A re-examination of attitudes to the Slave Trade in Scotland with particular reference to records pertaining to The Royal Burgh of Cromarty and its surrounding districts

 

THE PHD THESIS OF PETER MACAULAY

INTRODUCTION

Estate owners in the colony of Guyana were in the habit of transferring the names of their home settlements to the Guyanese areas they held jurisdiction over. Scottish names were also given to many people who were brought to these estates to work without payment. Strong connections with the estate owners’ home regions in the United Kingdom were thus maintained. This might help to explain why the burgh council of the trading port of Cromarty opposed the abolition of slavery. It is interesting to set this clearly recorded standpoint against the background of wealth and culture still visible in that burgh, a significant seaport at the time. It is also very tempting to make comparisons with other administrations in which the most repressive of edicts were issued from the most refined examples of balanced, neo-classical architecture.

The mercantile architecture of Cromarty has still a high degree of integrity. In this thesis we will be examining the declared written opinions of senior members of that community with reference to the Parliamentary Bills which eventually made participation in the slave trade illegal within Great Britain.

Those who voted for such declarations, at the level of the burgh council, were by definition (according to the franchise at the time) those with wealth and so with vested interest.
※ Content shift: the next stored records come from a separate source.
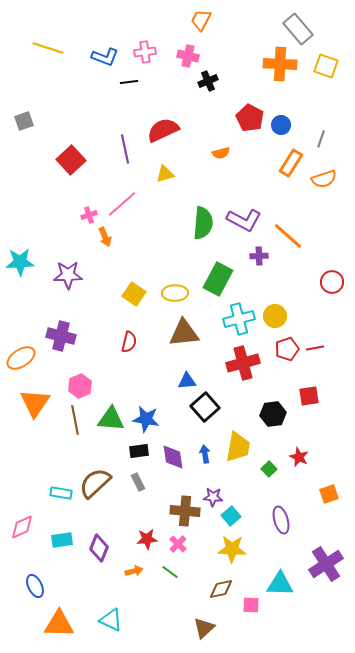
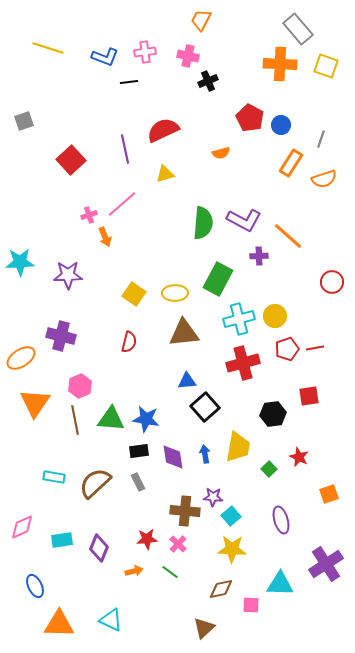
cyan rectangle at (61, 493): moved 7 px left, 16 px up
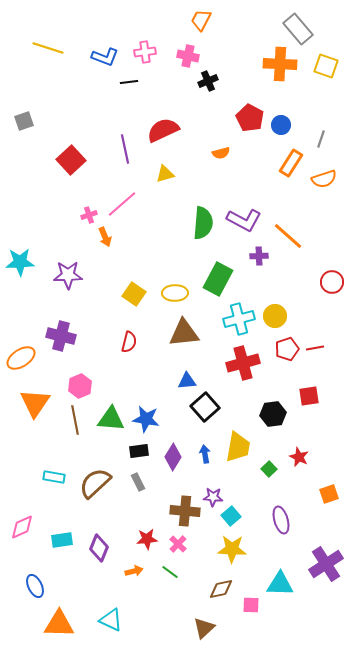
purple diamond at (173, 457): rotated 40 degrees clockwise
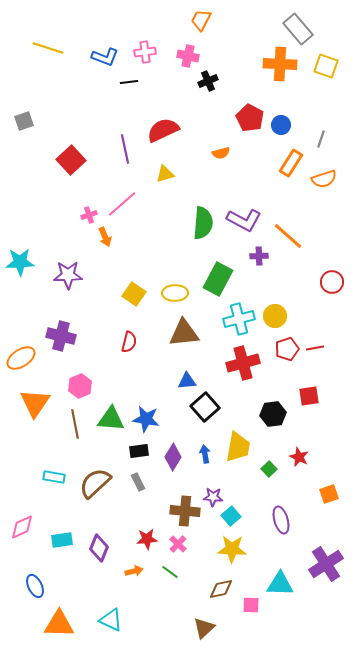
brown line at (75, 420): moved 4 px down
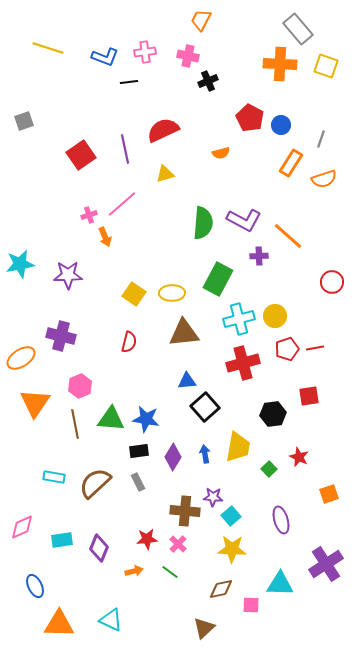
red square at (71, 160): moved 10 px right, 5 px up; rotated 8 degrees clockwise
cyan star at (20, 262): moved 2 px down; rotated 8 degrees counterclockwise
yellow ellipse at (175, 293): moved 3 px left
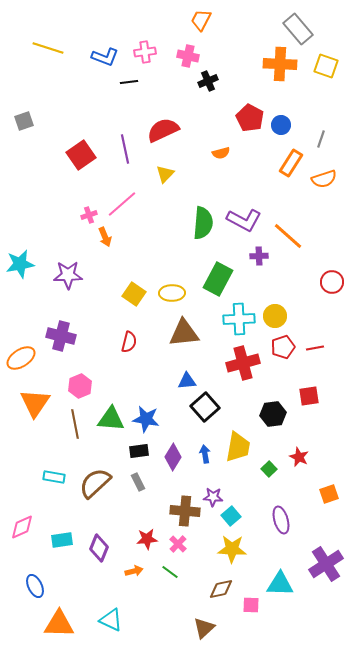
yellow triangle at (165, 174): rotated 30 degrees counterclockwise
cyan cross at (239, 319): rotated 12 degrees clockwise
red pentagon at (287, 349): moved 4 px left, 2 px up
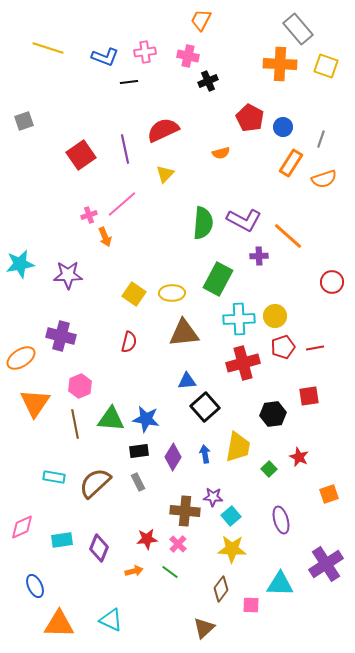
blue circle at (281, 125): moved 2 px right, 2 px down
brown diamond at (221, 589): rotated 40 degrees counterclockwise
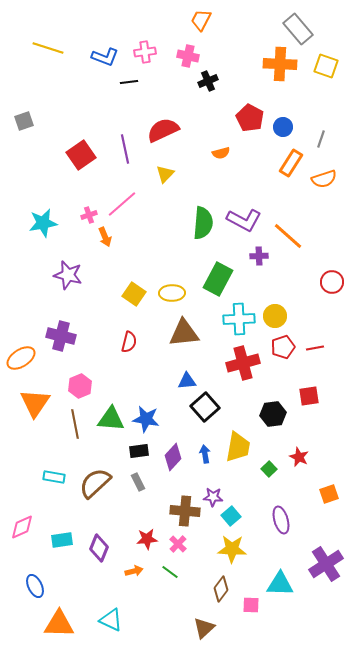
cyan star at (20, 264): moved 23 px right, 41 px up
purple star at (68, 275): rotated 16 degrees clockwise
purple diamond at (173, 457): rotated 12 degrees clockwise
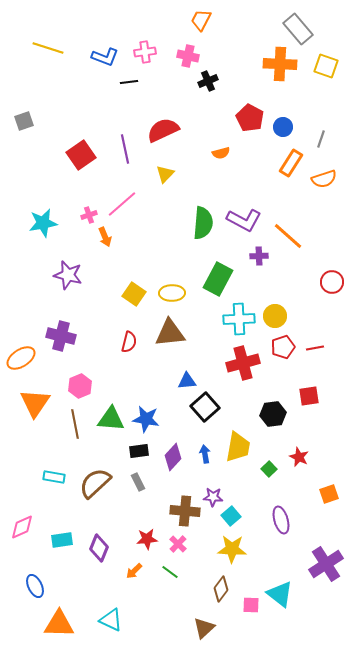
brown triangle at (184, 333): moved 14 px left
orange arrow at (134, 571): rotated 150 degrees clockwise
cyan triangle at (280, 584): moved 10 px down; rotated 36 degrees clockwise
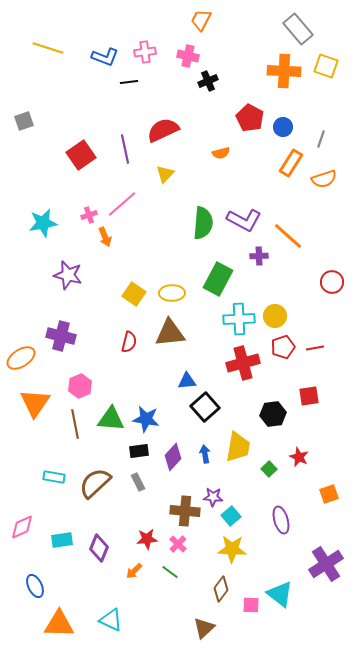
orange cross at (280, 64): moved 4 px right, 7 px down
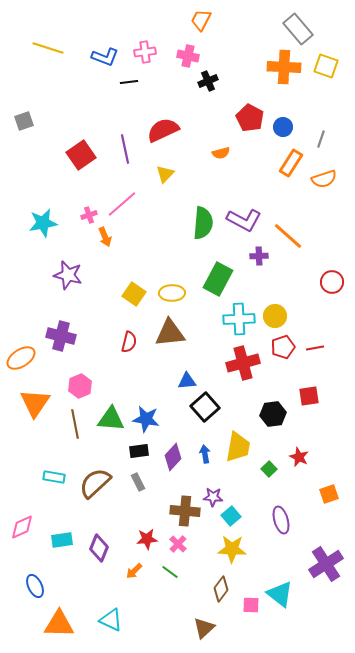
orange cross at (284, 71): moved 4 px up
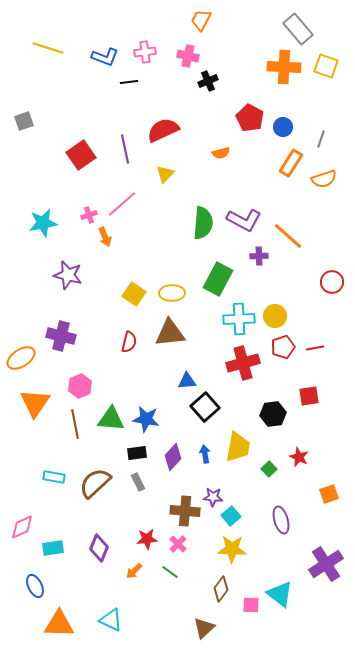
black rectangle at (139, 451): moved 2 px left, 2 px down
cyan rectangle at (62, 540): moved 9 px left, 8 px down
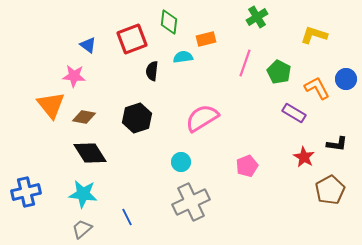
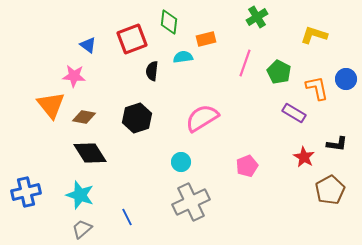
orange L-shape: rotated 16 degrees clockwise
cyan star: moved 3 px left, 1 px down; rotated 12 degrees clockwise
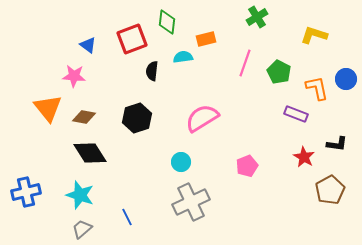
green diamond: moved 2 px left
orange triangle: moved 3 px left, 3 px down
purple rectangle: moved 2 px right, 1 px down; rotated 10 degrees counterclockwise
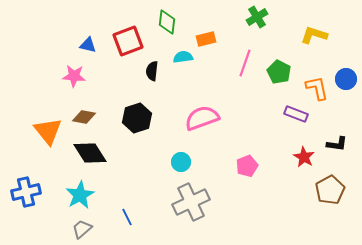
red square: moved 4 px left, 2 px down
blue triangle: rotated 24 degrees counterclockwise
orange triangle: moved 23 px down
pink semicircle: rotated 12 degrees clockwise
cyan star: rotated 24 degrees clockwise
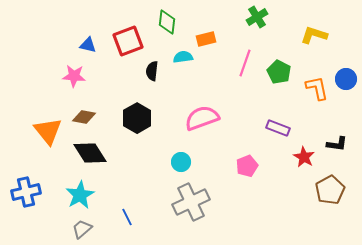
purple rectangle: moved 18 px left, 14 px down
black hexagon: rotated 12 degrees counterclockwise
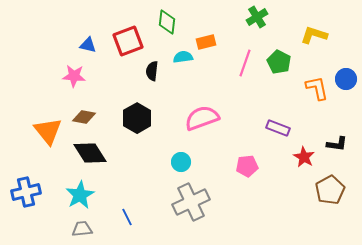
orange rectangle: moved 3 px down
green pentagon: moved 10 px up
pink pentagon: rotated 15 degrees clockwise
gray trapezoid: rotated 35 degrees clockwise
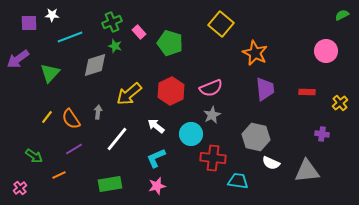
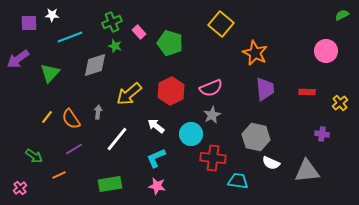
pink star: rotated 24 degrees clockwise
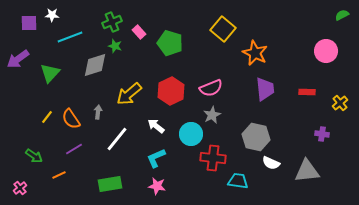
yellow square: moved 2 px right, 5 px down
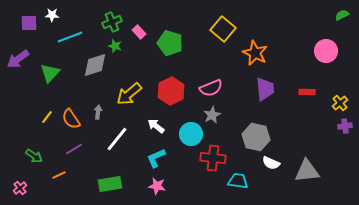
purple cross: moved 23 px right, 8 px up; rotated 16 degrees counterclockwise
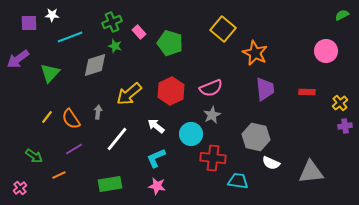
gray triangle: moved 4 px right, 1 px down
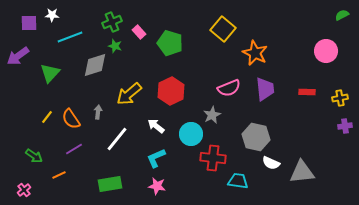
purple arrow: moved 3 px up
pink semicircle: moved 18 px right
yellow cross: moved 5 px up; rotated 28 degrees clockwise
gray triangle: moved 9 px left
pink cross: moved 4 px right, 2 px down
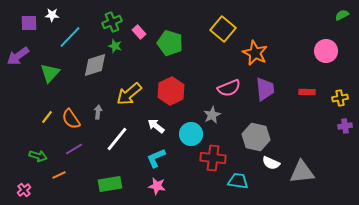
cyan line: rotated 25 degrees counterclockwise
green arrow: moved 4 px right; rotated 18 degrees counterclockwise
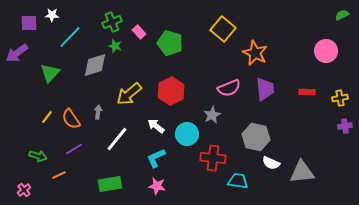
purple arrow: moved 1 px left, 3 px up
cyan circle: moved 4 px left
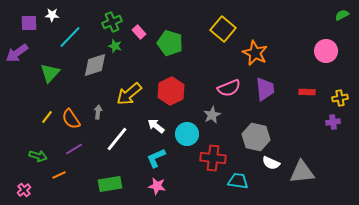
purple cross: moved 12 px left, 4 px up
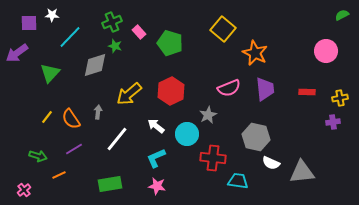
gray star: moved 4 px left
There is of course no record of how farm workers or dock workers or serving girls thought. This thesis begins with full acknowledgement of that limitation. However we will look at one particular life-story, not because it is typical but because detailed records of its circumstances still exist.

One Hugh Junor brought a daughter and a son back from that coast of Guyana. He did not bring their mother. The children were called William and Eliza. They were half-casts, in the terminology of the time. Both attended school on the Black Isle. Eliza is still there. She was buried in Rosemarkie. Her brother left that area. He did not go home. Who could say where home was for William Junor? But it seems very likely, from surviving records, that he might have found somewhere more welcoming in Buenos Aries.

The case-study of his sister will be studied more closely. Her father married. Her father died. Her stepmother married again. Her new husband was the Reverend Archibald Brown. We might well expect that support and protection would have been offered Eliza, from that man of the church, now her legal guardian.

The Reverend was a pamphleteer and activist but one who supported the slave trade. He is described as clutching a drawing – elegantly done but for a practical purpose. It showed how best to pack the hold of a ship with live cargo, for the maximum profit.

Eliza was forced to leave the area of the Black Isle, for a time. Later, she and her own daughter returned to Fortrose, where they were to make their living as seamstresses. They marked out their own will to be there, on that peninsula. This was a woman who had once being taken over oceans by her own father, leaving her natural mother behind.

This is a story but it has been gleaned from a range of extant documents and records. These have suggested a line for further research. The following thesis will attempt to gather and present a wide range of recorded statements and comments, not previously collated and all relating to the trade in slaves, with links to Scotland, prior to the legislation to free all ‘owned’ slaves in 1833. The various Acts of Parliament, to abolish the trade, driven initially by William Wilberforce, were of course passed in a series of gradual measures. The conclusive Act only completed its passage three days before the death of the principal instigator of the process.

In a Scotland now entering the second decade of a new millennium, it is all too easy to take a fabled liberal consensus for granted. This thesis will give documented evidence of attitudes to one single issue, close scrutiny. The study will be limited to one small part of Scotland during the period 1800 to 1833. We will examine recorded statements, minutes, letters and published texts with a view to summarising an accurate record of local opinion, for and against abolition of the trade and freeing of slaves in the regions under the British Empire, at the time.